Reactivity Series of Metals

Reactivity Series of Metals

• The reactivity series of metals is a list of metals in order of reactivity based on their reactions with water and acids.
• The series includes metals and non-metals (hydrogen and carbon) and is used to compare the reactivity of different metals.

Reactivity with Cold Water

• The more reactive metals (potassium, sodium, and calcium) react with cold water to form a metal hydroxide and hydrogen gas.
• The reaction is: metal + water → metal hydroxide + hydrogen
• Examples: calcium (Ca + 2H2O → Ca(OH)2 + H2) and potassium (2K + 2H2O → 2KOH + H2)

Reactivity with Steam

• Metals below calcium in the reactivity series react with steam to form a metal oxide and hydrogen gas.
• The reaction is: metal + steam → metal oxide + hydrogen
• Example: magnesium (Mg + H2O → MgO + H2)

Reactivity with Dilute Acids

• Only metals above hydrogen in the reactivity series react with dilute acids.
• The more reactive the metal, the more vigorous the reaction will be.
• Metals that are placed high on the reactivity series (such as potassium and sodium) react explosively with acids.
• The reaction is: metal + acid → salt + hydrogen
• Examples: magnesium (Mg + H2SO4 → MgSO4 + H2) and zinc (Zn + H2SO4 → ZnSO4 + H2)

Reactivity with Oxygen

• Some reactive metals (such as alkali metals) react easily with oxygen.
• The reaction is: metal + oxygen → metal oxide
• Example: copper (2Cu + O2 → 2CuO)

Deducing the Order of Reactivity

• The order of reactivity of metals can be deduced by making experimental observations of reactions between metals and water, acids, and oxygen.
• The more vigorous the reaction of the metal, the higher up the reactivity series the metal is.
• A combination of reactions may be needed to determine the order of reactivity.

Explaining Reactivity

• Metal atoms form positive ions by loss of electrons when they react with other substances.
• The tendency of a metal to lose electrons is a measure of how reactive the metal is.
• A metal that is high up on the series loses electrons easily and is thus more reactive than one which is lower down on the series.

Displacement Reactions

• Any metal will displace another metal that is below it in the reactivity series from a solution of one of its salts.
• This is because more reactive metals lose electrons and form ions more readily than less reactive metals, making them better reducing agents.
• The less reactive metal is a better electron acceptor than the more reactive metal, thus the less reactive metal is reduced.
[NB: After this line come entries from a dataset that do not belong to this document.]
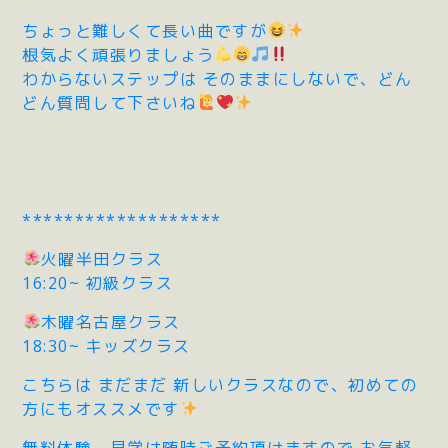
ちょっと難しくて長い曲ですが
根気よく頑張りましょう
わからないステップは そのままにしないで、どん
どん質問して下さいね
*******************
火曜半田クラス
16:20~ 初級クラス
木曜名古屋クラス
18:30~ キッズクラス
こちらは まだまだ 新しいクラスなので、初めての
方にもオススメです
無料体験、見学は随時ご予約頂けますので お気軽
Example of Displacement Reaction

• Magnesium + copper sulfate → magnesium sulfate + copper
• Magnesium loses its electrons more easily and the ion of the less reactive metal, copper, will gain these electrons to form elemental copper.

Relative Reactivity Order

• By combining different metals and metal salts solutions, it is possible to come up with a relative reactivity order.
• The order of reactivity of the metals tested can be deduced as: Mg > Zn > Fe > Cu > Ag.

Reactivity of Aluminium

• Aluminium is high in the reactivity series, but in reality, it does not react with water and the reaction with dilute acids can be quite slow.
• This is because it reacts readily with oxygen, forming a protective layer of aluminium oxide which is very thin.
• This layer prevents reaction with water and dilute acids, so aluminium can behave as if it is unreactive.